Morocco’s Central Bank keeps interest rate unchanged due to Global & Domestic Situation

Bank Al-Maghrib, Morocco’s central bank, has decided to hold interest rates steady, contrary to the forecasts of many analysts who were expecting a hike of rates following the coronavirus pandemic, rainfall shortage and the Russia-Ukraine war.

During its first meeting for the year 2022, the Board of Directors of the Bank decided to keep unchanged its rates at 1.5 percent to support economic activity and mitigate the impact of the adverse international environment due to the expected return of inflation to moderate levels in 2023.

The Board looked into the international environment marked by the events related to the Russia-Ukraine war, at a time when the global economic recovery was already facing several challenges, namely the rise in commodity prices, the persistence of disruptions in global production and supply chains as well as strong inflationary pressures.

While the outcome and the duration of this conflict remain unpredictable, its impact on financial markets, commodity prices, global trade and overall economic activity is already tangible. These developments will have an impact on Moroccan economy, which is also facing particularly adverse weather conditions due to a significant rainfall shortage.

Furthermore, the Bank expects a substantial decline in agricultural value-added and some consolidation of non-agricultural activities, boosted by the significant progress in the vaccination campaign, the easing of sanitary restrictions, and the continuation of monetary stimulus and sectoral support measures.

According to these projections, inflation would sharply accelerate this year, while external balances and public finances would remain relatively resilient.

The inflation’s acceleration, started in 2021, is continuing, driven by external pressures related to the surge of energy and food products prices and the increase of inflation in key economic partners.

Thus, after a rate of 1.4 pc in 2021, inflation would attain 4.7 pc in 2022 before returning to 1.9 pc in 2023. Due to particularly adverse weather conditions, the agricultural season would record, according to Bank Al-Maghrib forecasts, a cereal production of around 25 million quintals (MQx), after 103.2 MQx a year earlier.

Agricultural value-added is thus expected to fall by 19.8 pc, reducing economic growth to 0.7 pc in 2022 after a rebound that would have reached 7.3 percent in 2021.

In 2023, assuming an average harvest of 75 MQx, agricultural value-added would increase by 17 pc, bringing growth to 4.6 pc. Non-agricultural activities would gradually consolidate, with a 3 pc increase in their value added in 2022 and 2023

Due to soaring commodity prices, Morocco’s current account deficit would widen to 5.5 pc of GDP in 2022 from 2.6 pc in 2021, before easing to 3.7 pc in 2023.

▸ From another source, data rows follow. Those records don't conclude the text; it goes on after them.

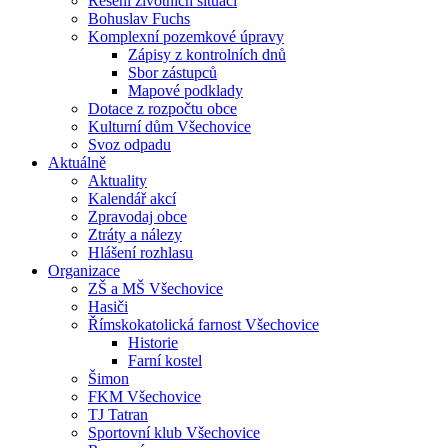
Řešení životních situací
Bohuslav Fuchs
Komplexní pozemkové úpravy
Zápisy z kontrolních dnů
Sbor zástupců
Mapové podklady
Dotace z rozpočtu obce
Kulturní dům Všechovice
Svoz odpadu
Aktuálně
Aktuality
Kalendář akcí
Zpravodaj obce
Ztráty a nálezy
Hlášení rozhlasu
Organizace
ZŠ a MŠ Všechovice
Hasiči
Římskokatolická farnost Všechovice
Historie
Farní kostel
Šimon
FKM Všechovice
TJ Tatran
Sportovní klub Všechovice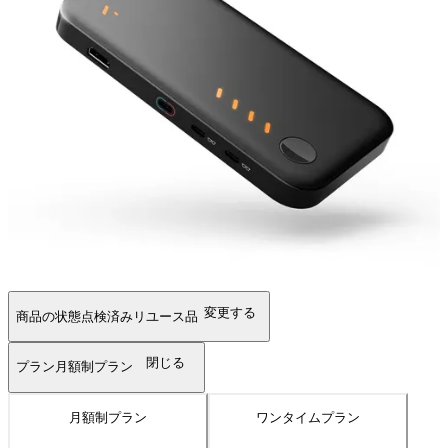
変更する
商品の状態
点検済みリユース品
閉じる
プラン
月額制プラン
月額制プラン
ワンタイムプラン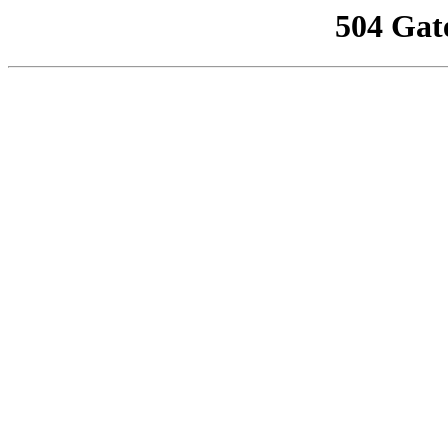
504 Gat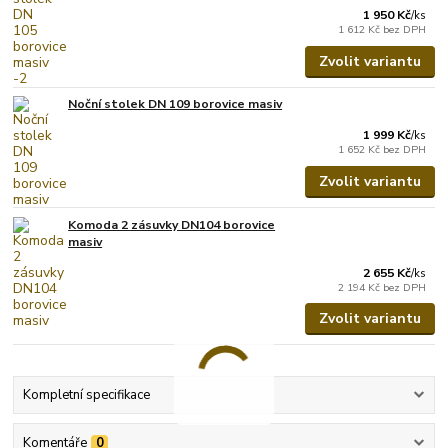
1 950 Kč
/
ks
1 612 Kč
bez DPH
Zvolit variantu
Noční stolek DN 109 borovice masiv
1 999 Kč
/
ks
1 652 Kč
bez DPH
Zvolit variantu
Komoda 2 zásuvky DN104 borovice
masiv
2 655 Kč
/
ks
2 194 Kč
bez DPH
Zvolit variantu
Kompletní specifikace
Komentáře
0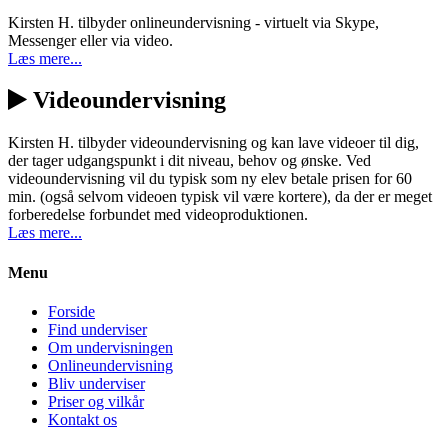
Kirsten H. tilbyder onlineundervisning - virtuelt via Skype,
Messenger eller via video.
Læs mere...
Videoundervisning
Kirsten H. tilbyder videoundervisning og kan lave videoer til dig,
der tager udgangspunkt i dit niveau, behov og ønske. Ved
videoundervisning vil du typisk som ny elev betale prisen for 60
min. (også selvom videoen typisk vil være kortere), da der er meget
forberedelse forbundet med videoproduktionen.
Læs mere...
Menu
Forside
Find underviser
Om undervisningen
Onlineundervisning
Bliv underviser
Priser og vilkår
Kontakt os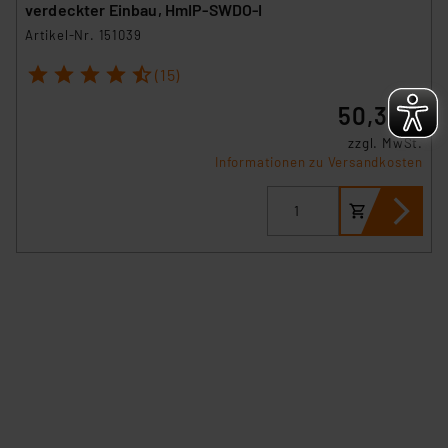
verdeckter Einbau, HmIP-SWDO-I
Beurteilung der mit der Datenübermittlung,
insbesondere der Art der übermittelten Daten,
Artikel-Nr. 151039
verbundenen Risiken.“
1
2
3
4
5
(15)
Impressum
|
Datenschutzerklärung
50,38 €
zzgl. MwSt.
Informationen zu Versandkosten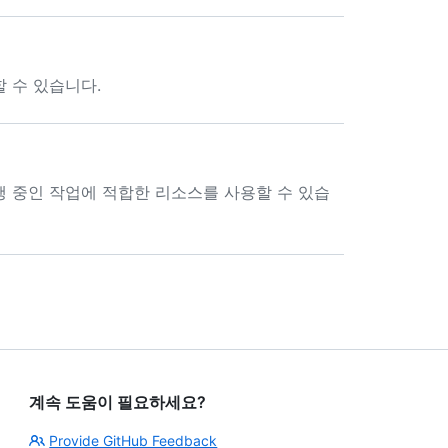
할 수 있습니다.
수행 중인 작업에 적합한 리소스를 사용할 수 있습
계속 도움이 필요하세요?
Provide GitHub Feedback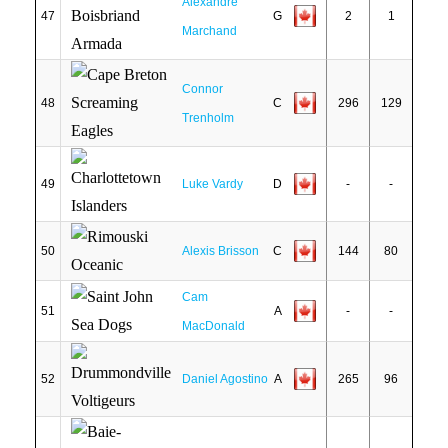
Alexandre
47
G
2
1
Marchand
Connor
48
C
296
129
Trenholm
49
Luke Vardy
D
-
-
50
Alexis Brisson
C
144
80
Cam
51
A
-
-
MacDonald
52
Daniel Agostino
A
265
96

Imports would increase by 14.9 percent in 2022 due to higher energy bill, purchases of agricultural and food staples as well as consumer goods. In 2023, the rise would be limited to 1.1 percent, due in particular to the expected drop in the energy bill. Meanwhile, exports would increase by 12.5 % in 2022 and 3.4 %in 2023, driven mainly by higher sales of the car manufacturing and phosphate and derivates sectors in 2022.

While remaining below their pre-crisis levels, travel receipts would improve gradually, rising from $3.5 billion in 2021 to $4.8 billion in 2022 and to $7.2 billion in 2023. Remittances would progressively resume their pre-crisis level, falling to $8.1 billion in 2022 and to $7.2 billion in 2023, after peaking to $9.5 billion in 2021.